Capt. Mark Magnuson has always been helpful whenever I needed assistance with pretty much anything swimming in North Suncoast waters.
So when my request drew a quick "No," I figured there had to be a logical explanation.
I had inquired about the possibility of replicating a trip of two years before, when Magnuson and his twin brother, Luke, led me to a memorable morning of spring sheepshead action over limestone outcroppings a few miles northwest of the Weeki Wachee River.
These rocks, along with others spread throughout waters in Pasco and Hernando counties, host hordes of sheepshead for annual spawning conventions from January to early April.
When this week's little cold spell put the black and white "convict" fish back on my mental radar, I thought I'd bend a rod on the tail end of coastal rock season.
Alas, it was not to be. As Magnuson explained, a mild winter and warm water temperatures curtailed the sheepshead's migration to their limestone love shack.
"We've caught a few decent ones out there, but nothing like we usually do," he said.
Fortunately, sheepshead inhabit local waters year-round, so finding the fish is simply a matter of looking closer to shore.
"There's a lot of sheepshead on the flats and around oyster bars," Magnuson said. "I'd look around the mouth of the Weeki River where it comes out at Bayport."
Wherever sheepshead roam, shrimp is the hands-down favorite. But the tasty crustacean's tender design makes it easy picking for the sheepshead's broad front teeth. Made for cracking shells, sheepshead incisors make short work of a shrimp fitted with a single hook under its horn.
For effective sheepshead presentation, pinch off a shrimp's tail fins, insert a hook and thread the shrimp onto the hook shank. Bringing out the hook point about midway into the shrimp's body gives thieving sheepshead less room to munch without risk.
When sheepshead prove particularly crafty, cut shrimp into nuggets just big enough to cover the point of a hook. This forces the fish to commit to a mouthful of metal, and that means better hookups.
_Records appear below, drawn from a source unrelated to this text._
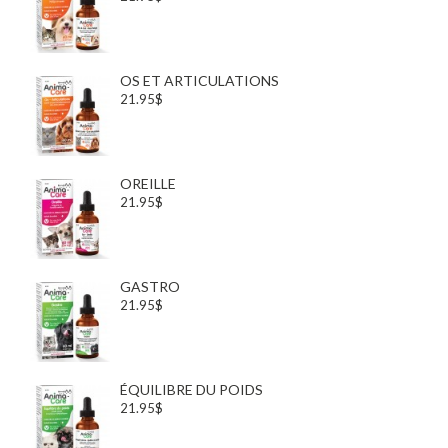
OS ET ARTICULATIONS
21.95$
OREILLE
21.95$
GASTRO
21.95$
ÉQUILIBRE DU POIDS
21.95$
Fish sheepshead baits on light wire hooks and small egg sinkers or split shots — just enough weight to hold a bait in place. For a streamlined presentation, replace hooks and weights with a quarter-ounce jig head.
Braided line aids in strike detection and quick response.
When sheepshead gather on coastal rocks, finding one means finding a bunch. Back at their shoreline abode, the fish tend to scatter, so persuading the fish to group up can improve your catches.
Do this by seeding the water with free samples and appetizing aromas. For starters, chop fresh shrimp into dime-sized bits and spread them around promising spots such as oyster bars and flats adjacent to channels.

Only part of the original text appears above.